Мало-помалу я начал соображать, что стоит за этой его уверенностью. Взглянул на часы – четверть первого. Милиция прибыла сюда в половине двенадцатого, и будильник в самом деле зазвонил тотчас после их приезда. На дорогу сюда у них ушло около получаса. Конечно, еще раньше появился местный участковый, который их и вызвал. Значит, они гнали еще быстрее, чем я, а я до ближайшего милицейского участка мчался как сумасшедший. И сообщение сделал минут через десять после того, как обнаружил труп. Я потряс головой, заморгал и уставился на циферблат часов, словно там мог найти опровержение того, что поручик явно вычислил до минуты.

Так оно и было.
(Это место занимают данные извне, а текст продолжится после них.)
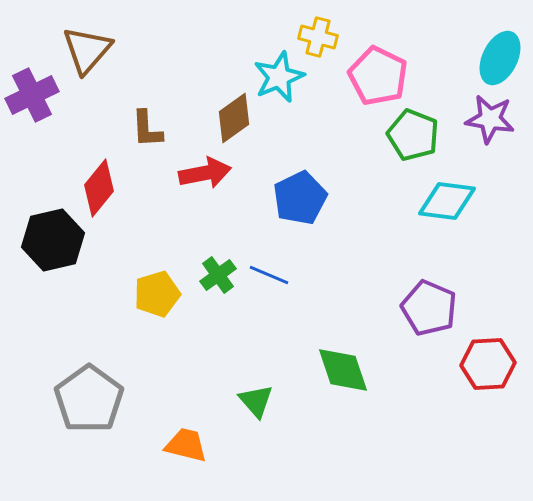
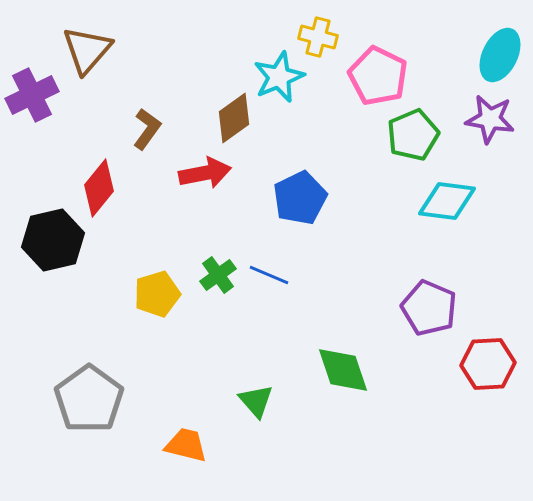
cyan ellipse: moved 3 px up
brown L-shape: rotated 141 degrees counterclockwise
green pentagon: rotated 27 degrees clockwise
Поручик снова полез в карман, вытащил блокнотик и, открыв его передо мной, вежливо предложил:

– Поправьте, если я где-то ошибся.

Там было написано:

11.25 – звонит будильник.

11.22 – прибытие группы на место происшествия.

10.53 – телефонное сообщение о преступлении.

А под всем этим буквами помельче, будто выражающими сомнения поручика в том, что он не мог подтвердить сам:

10.44 – обнаружение трупа (сообщение Петра Мартина).

10.20 – приезд Ганны Дроздовой и Петра Мартина на место происшествия (по сообщению обоих).

И в самом низу, как сумма известных чисел, подчеркнуто:

10.25 – Алоис Эзехиаш заводит будильник.

– А это означает, – тихо сказал я, – что…

– Да. Он умер в то время, когда вы находились здесь. А точнее, когда вы остались здесь один. Потому что пани Дроздова через несколько минут ушла за ключами. Во всяком случае, оба вы это утверждаете.

– Какая пани? – Я наморщил лоб, пытаясь понять, о ком он говорит.

– Да, – печально подтвердила красавица Ганка, она же пани Дроздова. И уголком платка промокнула глаза.

Поручик захлопнул блокнотик перед моим носом.

– Все укладывается один к одному. А ведь я вас на слове не ловил, – дружелюбно добавил он.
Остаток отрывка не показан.